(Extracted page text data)
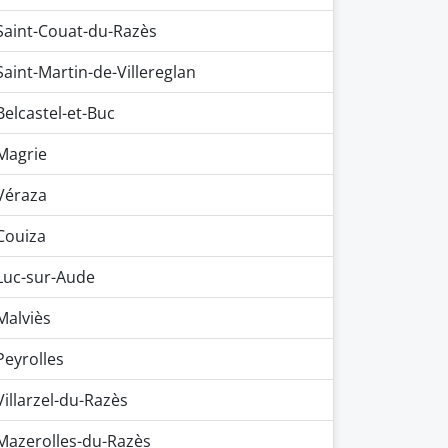
Saint-Couat-du-Razès
Saint-Martin-de-Villereglan
Belcastel-et-Buc
Magrie
Véraza
Couiza
Luc-sur-Aude
Malviès
Peyrolles
Villarzel-du-Razès
Mazerolles-du-Razès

▶ **ASSIGNED TASK**: Print exactly the stretch of lines beginning with the one that holds "Luc-sur-Aude" and ending at the last line above.

▶ **SOLUTION TO THE EXERCISE**:
Luc-sur-Aude
Malviès
Peyrolles
Villarzel-du-Razès
Mazerolles-du-Razès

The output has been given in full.